STORED DATA:
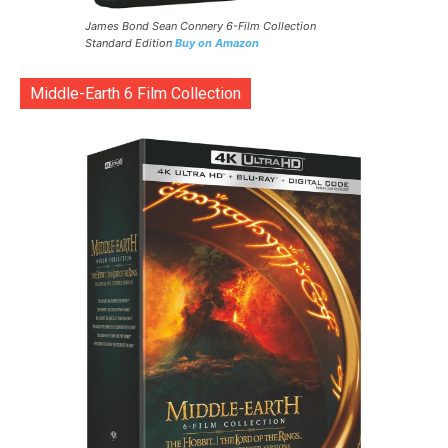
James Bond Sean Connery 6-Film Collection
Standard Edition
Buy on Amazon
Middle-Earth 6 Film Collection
...
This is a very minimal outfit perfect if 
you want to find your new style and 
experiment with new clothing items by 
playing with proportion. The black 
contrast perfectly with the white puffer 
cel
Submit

PROMPT: In the entries, find every line holding "Collection" and copy it.

FINISHED EXERCISE:
James Bond Sean Connery 6-Film Collection
Middle-Earth 6 Film Collection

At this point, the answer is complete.